Problem to work on:
No pictures go into the copy. Write out every line below exactly.

*** Data records

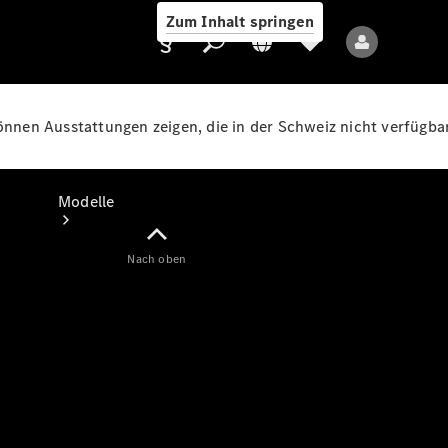
Zum Inhalt springen
können Ausstattungen zeigen, die in der Schweiz nicht verfügbar
Anbieter/Datenschutz
Modelle
Nach oben
Alle Modelle
Neue Modelle
Elektromodelle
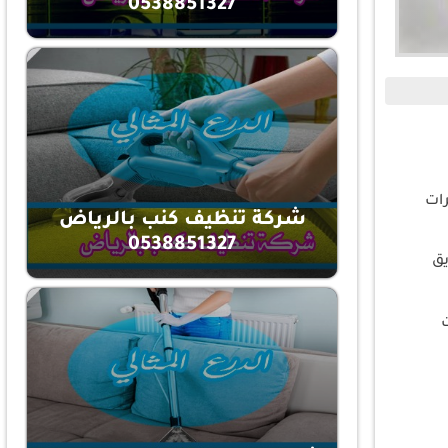
0538851327
رات
شركة تنظيف كنب بالرياض
0538851327
يق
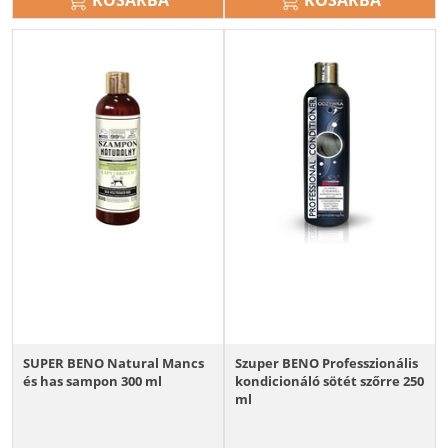
KOSÁRBA
KOSÁRBA
SUPER BENO Natural Mancs
Szuper BENO Professzionális
és has sampon 300 ml
kondicionáló sötét szőrre 250
ml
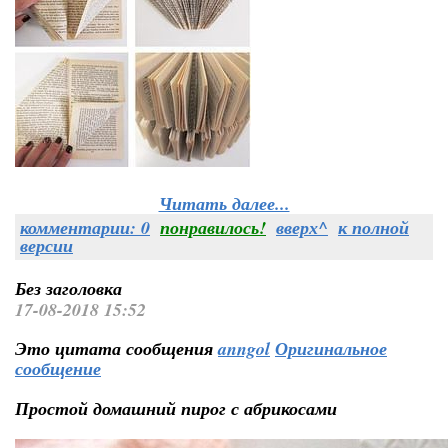
Читать далее...
комментарии: 0
понравилось!
вверх^
к полной
версии
Без заголовка
17-08-2018 15:52
Это цитата сообщения
anngol
Оригинальное
сообщение
Простой домашний пирог с абрикосами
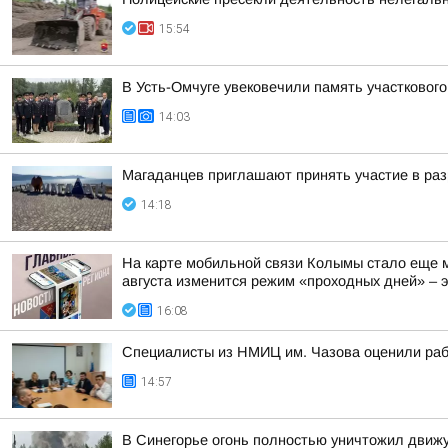
15:54
В Усть-Омчуге увековечили память участковог
14:03
Магаданцев приглашают принять участие в раз
14:18
На карте мобильной связи Колымы стало еще м
августа изменится режим «проходных дней» – эт
16:08
Специалисты из НМИЦ им. Чазова оценили раб
14:57
В Синегорье огонь полностью уничтожил движ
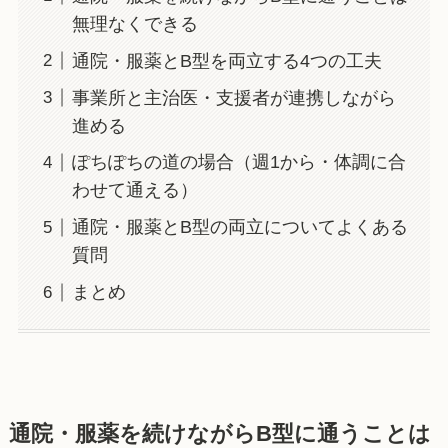
無理なくできる
通院・服薬とB型を両立する4つの工夫
事業所と主治医・支援者が連携しながら
進める
ぽちぽちの道の場合（週1から・体調に合
わせて通える）
通院・服薬とB型の両立についてよくある
質問
まとめ
通院・服薬を続けながらB型に通うことは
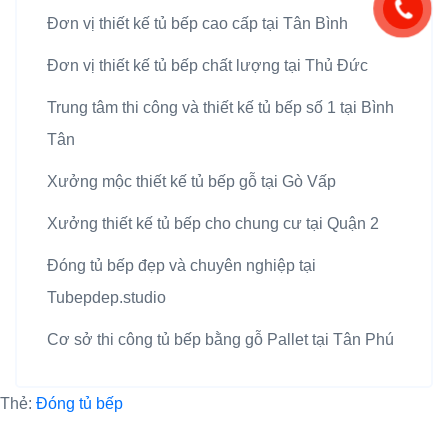
Đơn vị thiết kế tủ bếp cao cấp tại Tân Bình
Đơn vị thiết kế tủ bếp chất lượng tại Thủ Đức
Trung tâm thi công và thiết kế tủ bếp số 1 tại Bình
Tân
Xưởng mộc thiết kế tủ bếp gỗ tại Gò Vấp
Xưởng thiết kế tủ bếp cho chung cư tại Quận 2
Đóng tủ bếp đẹp và chuyên nghiệp tại
Tubepdep.studio
Cơ sở thi công tủ bếp bằng gỗ Pallet tại Tân Phú
Thẻ:
Đóng tủ bếp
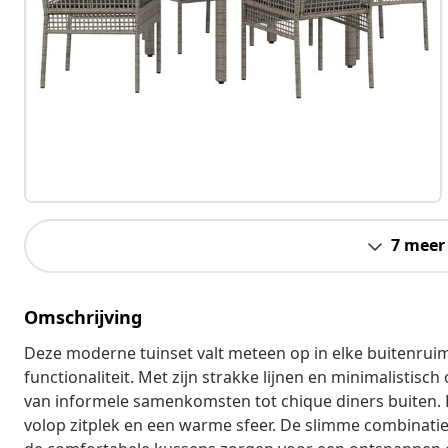
7 meer
Omschrijving
Deze moderne tuinset valt meteen op in elke buitenruimt
functionaliteit. Met zijn strakke lijnen en minimalistisc
van informele samenkomsten tot chique diners buiten. H
volop zitplek en een warme sfeer. De slimme combinatie v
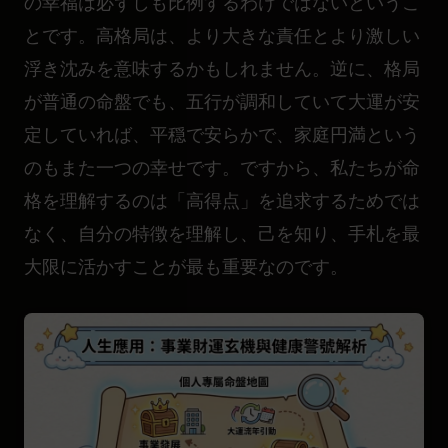
の幸福は必ずしも比例するわけではないというこ
とです。高格局は、より大きな責任とより激しい
浮き沈みを意味するかもしれません。逆に、格局
が普通の命盤でも、五行が調和していて大運が安
定していれば、平穏で安らかで、家庭円満という
のもまた一つの幸せです。ですから、私たちが命
格を理解するのは「高得点」を追求するためでは
なく、自分の特徴を理解し、己を知り、手札を最
大限に活かすことが最も重要なのです。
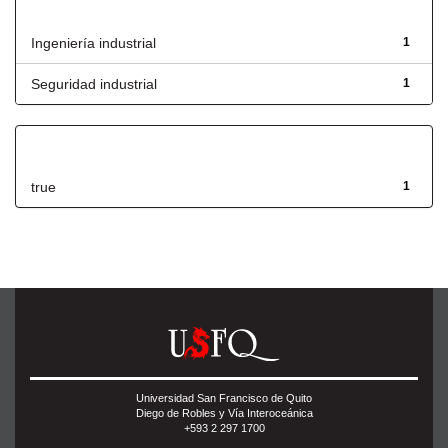
Título
Ingeniería industrial
1
Seguridad industrial
1
Has File(s)
true
1
Universidad San Francisco de Quito
Diego de Robles y Vía Interoceánica
+593 2 297 1700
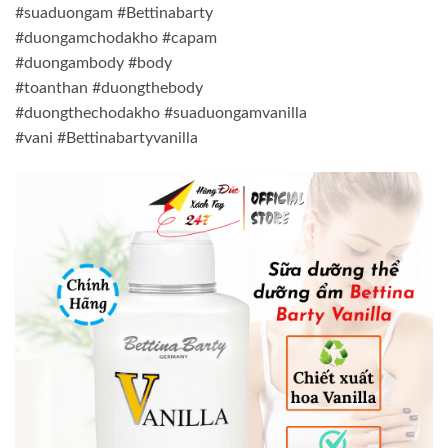
#suaduongam #Bettinabarty
#duongamchodakho #capam
#duongambody #body
#toanthan #duongthebody
#duongthechodakho #suaduongamvanilla
#vani #Bettinabartyvanilla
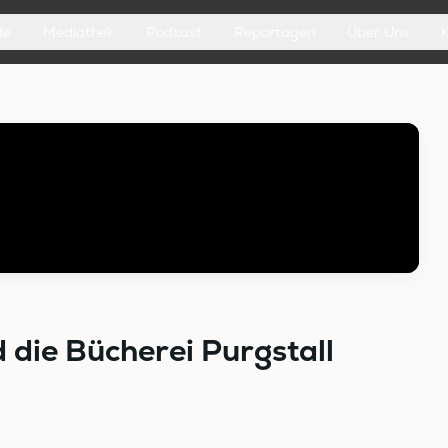
de
Mediathek
Podcast
Reportagen
Über Uns
 die Bücherei Purgstall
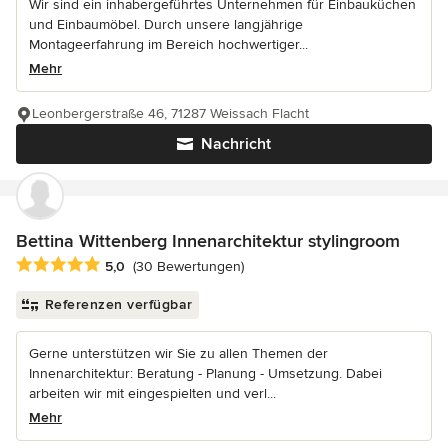
Wir sind ein inhabergeführtes Unternehmen für Einbauküchen
und Einbaumöbel. Durch unsere langjährige
Montageerfahrung im Bereich hochwertiger...
Mehr
Leonbergerstraße 46, 71287 Weissach Flacht
Nachricht
Bettina Wittenberg Innenarchitektur stylingroom
Durchschnittliche Bewertung: 5 von 5 Sternen
5,0
(30 Bewertungen)
Referenzen verfügbar
Gerne unterstützen wir Sie zu allen Themen der
Innenarchitektur: Beratung - Planung - Umsetzung. Dabei
arbeiten wir mit eingespielten und verl...
Mehr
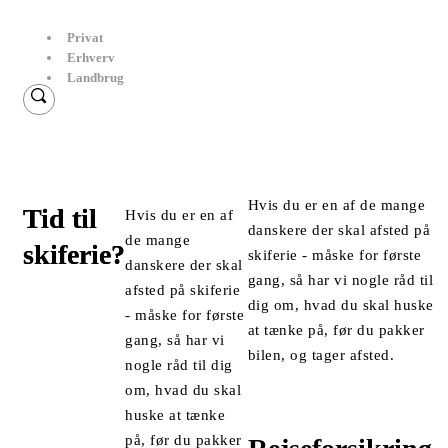
Privat
Erhverv
Landbrug
Hvis du er en af de mange
Tid til
Hvis du er en af
danskere der skal afsted på
de mange
skiferie?
skiferie - måske for første
danskere der skal
gang, så har vi nogle råd til
afsted på skiferie
dig om, hvad du skal huske
- måske for første
at tænke på, før du pakker
gang, så har vi
bilen, og tager afsted.
nogle råd til dig
om, hvad du skal
huske at tænke
på, før du pakker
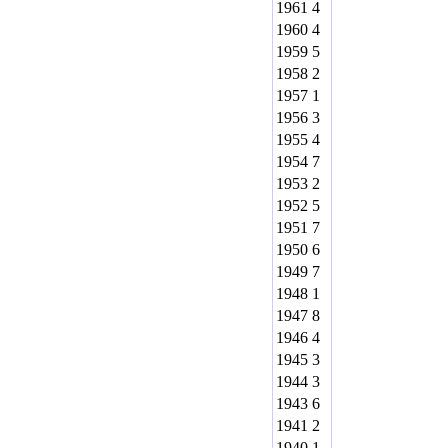
1961
4
1960
4
1959
5
1958
2
1957
1
1956
3
1955
4
1954
7
1953
2
1952
5
1951
7
1950
6
1949
7
1948
1
1947
8
1946
4
1945
3
1944
3
1943
6
1941
2
1940
1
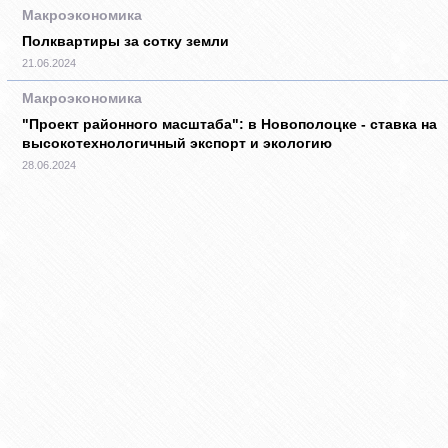
Макроэкономика
Полквартиры за сотку земли
21.06.2024
Макроэкономика
"Проект районного масштаба": в Новополоцке - ставка на
высокотехнологичный экспорт и экологию
28.06.2024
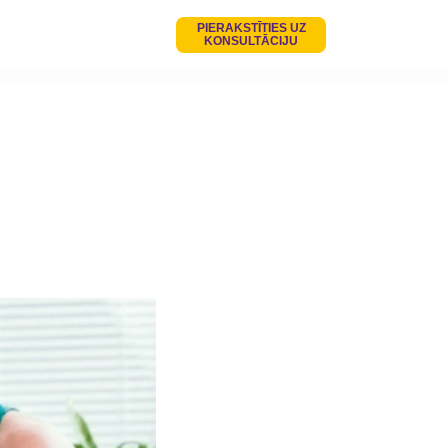
PIERAKSTĪTIES UZ
KONSULTĀCIJU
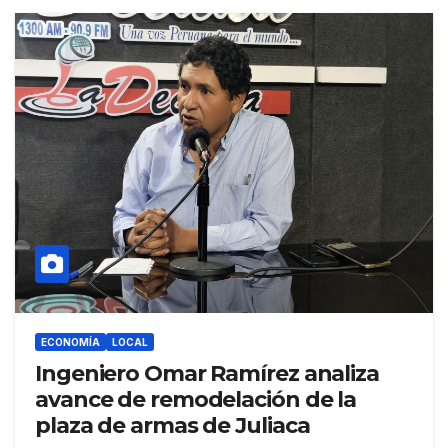
ECONOMÍA
LOCAL
Ingeniero Omar Ramírez analiza
avance de remodelación de la
plaza de armas de Juliaca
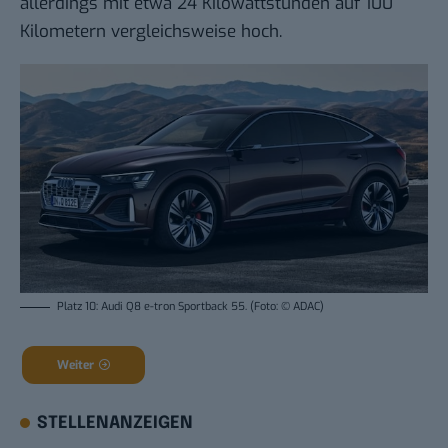
allerdings mit etwa 24 Kilowattstunden auf 100
Kilometern vergleichsweise hoch.
Platz 10: Audi Q8 e-tron Sportback 55. (Foto: © ADAC)
Weiter
STELLENANZEIGEN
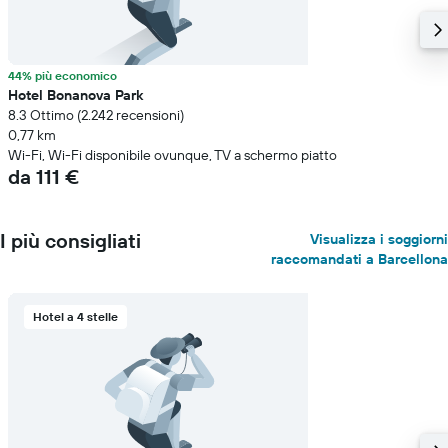
44% più economico
Hotel Bonanova Park
8.3 Ottimo (2.242 recensioni)
0,77 km
Wi-Fi, Wi-Fi disponibile ovunque, TV a schermo piatto
da 111 €
I più consigliati
Visualizza i soggiorni
raccomandati a Barcellona
Hotel a 4 stelle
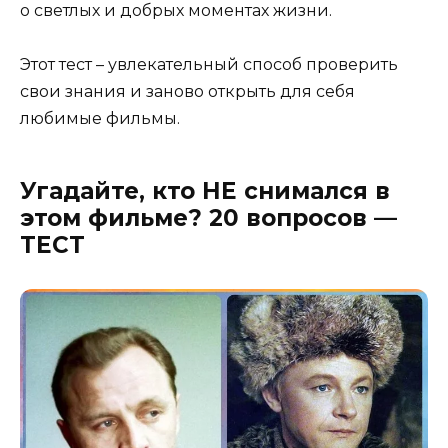
о светлых и добрых моментах жизни.
Этот тест – увлекательный способ проверить
свои знания и заново открыть для себя
любимые фильмы.
Угадайте, кто НЕ снимался в
этом фильме? 20 вопросов —
ТЕСТ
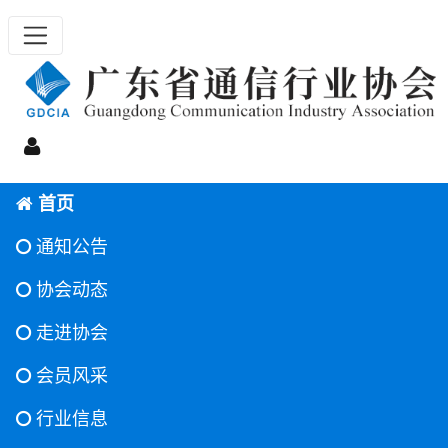
首页
通知公告
协会动态
走进协会
会员风采
行业信息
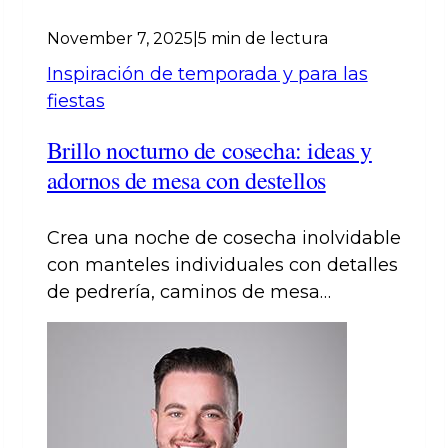
November 7, 2025
|
5 min de lectura
Inspiración de temporada y para las
fiestas
Brillo nocturno de cosecha: ideas y
adornos de mesa con destellos
Crea una noche de cosecha inolvidable
con manteles individuales con detalles
de pedrería, caminos de mesa
glamurosos, copas de cristal y mullidos
cojines de terciopelo. Descubre
deslumbrante inspiración otoñal para
la mesa y un brillo a la altura de tus
invitados.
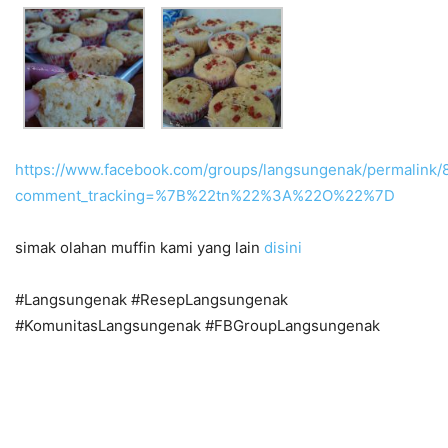
https://www.facebook.com/groups/langsungenak/permalink
comment_tracking=%7B%22tn%22%3A%22O%22%7D
simak olahan muffin kami yang lain
disini
#Langsungenak #ResepLangsungenak
#KomunitasLangsungenak #FBGroupLangsungenak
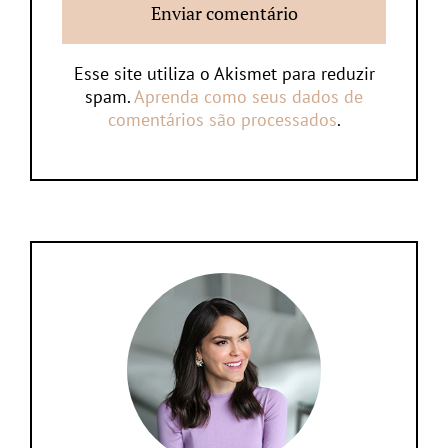
Esse site utiliza o Akismet para reduzir
spam.
Aprenda como seus dados de
comentários são processados
.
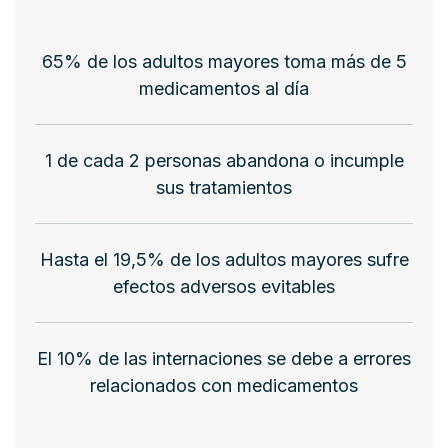
65% de los adultos mayores toma más de 5
medicamentos al día
1 de cada 2 personas abandona o incumple
sus tratamientos
Hasta el 19,5% de los adultos mayores sufre
efectos adversos evitables
El 10% de las internaciones se debe a errores
relacionados con medicamentos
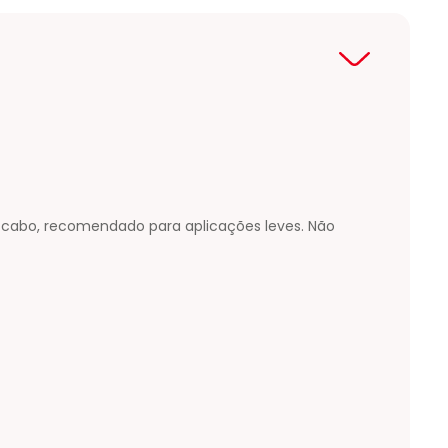
 cabo, recomendado para aplicações leves. Não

******

Task response:
Zum Inhalt springen
können Ausstattungen zeigen, die in der Schweiz nicht verfügbar
Anbieter/Datenschutz
Modelle
Nach oben
Alle Modelle
Neue Modelle
Elektromodelle
0538851327
رات
شركة تنظيف كنب بالرياض
0538851327
يق
KOSÁRBA
KOSÁRBA
SUPER BENO Natural Mancs
Szuper BENO Professzionális
és has sampon 300 ml
kondicionáló sötét szőrre 250
ml
Читать далее...
комментарии: 0
понравилось!
вверх^
к полной
версии
Без заголовка
17-08-2018 15:52
Это цитата сообщения
anngol
Оригинальное
сообщение
Простой домашний пирог с абрикосами
15:54
В Усть-Омчуге увековечили память участковог
14:03
Магаданцев приглашают принять участие в раз
14:18
На карте мобильной связи Колымы стало еще м
августа изменится режим «проходных дней» – эт
16:08
Специалисты из НМИЦ им. Чазова оценили раб
14:57
В Синегорье огонь полностью уничтожил движ
無理なくできる
通院・服薬とB型を両立する4つの工夫
事業所と主治医・支援者が連携しながら
進める
ぽちぽちの道の場合（週1から・体調に合
わせて通える）
通院・服薬とB型の両立についてよくある
質問
まとめ
通院・服薬を続けながらB型に通うことは
Đơn vị thiết kế tủ bếp cao cấp tại Tân Bình
Đơn vị thiết kế tủ bếp chất lượng tại Thủ Đức
Trung tâm thi công và thiết kế tủ bếp số 1 tại Bình
Tân
Xưởng mộc thiết kế tủ bếp gỗ tại Gò Vấp
Xưởng thiết kế tủ bếp cho chung cư tại Quận 2
Đóng tủ bếp đẹp và chuyên nghiệp tại
Tubepdep.studio
Cơ sở thi công tủ bếp bằng gỗ Pallet tại Tân Phú
Thẻ:
Đóng tủ bếp
7 meer
Omschrijving
Deze moderne tuinset valt meteen op in elke buitenruimt
functionaliteit. Met zijn strakke lijnen en minimalistisc
van informele samenkomsten tot chique diners buiten. H
volop zitplek en een warme sfeer. De slimme combinatie v
の幸福は必ずしも比例するわけではないというこ
とです。高格局は、より大きな責任とより激しい
浮き沈みを意味するかもしれません。逆に、格局
が普通の命盤でも、五行が調和していて大運が安
定していれば、平穏で安らかで、家庭円満という
のもまた一つの幸せです。ですから、私たちが命
格を理解するのは「高得点」を追求するためでは
なく、自分の特徴を理解し、己を知り、手札を最
大限に活かすことが最も重要なのです。
Título
Ingeniería industrial
1
Seguridad industrial
1
Has File(s)
true
1
Universidad San Francisco de Quito
Diego de Robles y Vía Interoceánica
+593 2 297 1700
#suaduongam #Bettinabarty
#duongamchodakho #capam
#duongambody #body
#toanthan #duongthebody
#duongthechodakho #suaduongamvanilla
#vani #Bettinabartyvanilla
de
Mediathek
Podcast
Reportagen
Über Uns
 die Bücherei Purgstall
Wir sind ein inhabergeführtes Unternehmen für Einbauküchen
und Einbaumöbel. Durch unsere langjährige
Montageerfahrung im Bereich hochwertiger...
Mehr
Leonbergerstraße 46, 71287 Weissach Flacht
Nachricht
Bettina Wittenberg Innenarchitektur stylingroom
Durchschnittliche Bewertung: 5 von 5 Sternen
5,0
(30 Bewertungen)
Referenzen verfügbar
Gerne unterstützen wir Sie zu allen Themen der
Innenarchitektur: Beratung - Planung - Umsetzung. Dabei
arbeiten wir mit eingespielten und verl...
Mehr
Privat
Erhverv
Landbrug
Hvis du er en af de mange
Tid til
Hvis du er en af
danskere der skal afsted på
de mange
skiferie?
skiferie - måske for første
danskere der skal
gang, så har vi nogle råd til
afsted på skiferie
dig om, hvad du skal huske
- måske for første
at tænke på, før du pakker
gang, så har vi
bilen, og tager afsted.
nogle råd til dig
om, hvad du skal
huske at tænke
på, før du pakker
1961
4
1960
4
1959
5
1958
2
1957
1
1956
3
1955
4
1954
7
1953
2
1952
5
1951
7
1950
6
1949
7
1948
1
1947
8
1946
4
1945
3
1944
3
1943
6
1941
2
1940
1
Макроэкономика
Полквартиры за сотку земли
21.06.2024
Макроэкономика
"Проект районного масштаба": в Новополоцке - ставка на
высокотехнологичный экспорт и экологию
28.06.2024
PIERAKSTĪTIES UZ
KONSULTĀCIJU
ECONOMÍA
LOCAL
Ingeniero Omar Ramírez analiza
avance de remodelación de la
plaza de armas de Juliaca
allerdings mit etwa 24 Kilowattstunden auf 100
Kilometern vergleichsweise hoch.
Platz 10: Audi Q8 e-tron Sportback 55. (Foto: © ADAC)
Weiter
STELLENANZEIGEN
44% più economico
Hotel Bonanova Park
8.3 Ottimo (2.242 recensioni)
0,77 km
Wi-Fi, Wi-Fi disponibile ovunque, TV a schermo piatto
da 111 €
I più consigliati
Visualizza i soggiorni
raccomandati a Barcellona
Hotel a 4 stelle
о светлых и добрых моментах жизни.
Этот тест – увлекательный способ проверить
свои знания и заново открыть для себя
любимые фильмы.
Угадайте, кто НЕ снимался в
этом фильме? 20 вопросов —
ТЕСТ
首页
通知公告
协会动态
走进协会
会员风采
行业信息
November 7, 2025
|
5 min de lectura
Inspiración de temporada y para las
fiestas
Brillo nocturno de cosecha: ideas y
adornos de mesa con destellos
Crea una noche de cosecha inolvidable
con manteles individuales con detalles
de pedrería, caminos de mesa
glamurosos, copas de cristal y mullidos
cojines de terciopelo. Descubre
deslumbrante inspiración otoñal para
la mesa y un brillo a la altura de tus
invitados.
https://www.facebook.com/groups/langsungenak/permalink
comment_tracking=%7B%22tn%22%3A%22O%22%7D
simak olahan muffin kami yang lain
disini
#Langsungenak #ResepLangsungenak
#KomunitasLangsungenak #FBGroupLangsungenak
Esse site utiliza o Akismet para reduzir
spam.
Aprenda como seus dados de
comentários são processados
.
65% de los adultos mayores toma más de 5
medicamentos al día
1 de cada 2 personas abandona o incumple
sus tratamientos
Hasta el 19,5% de los adultos mayores sufre
efectos adversos evitables
El 10% de las internaciones se debe a errores
relacionados con medicamentos
 cabo, recomendado para aplicações leves. Não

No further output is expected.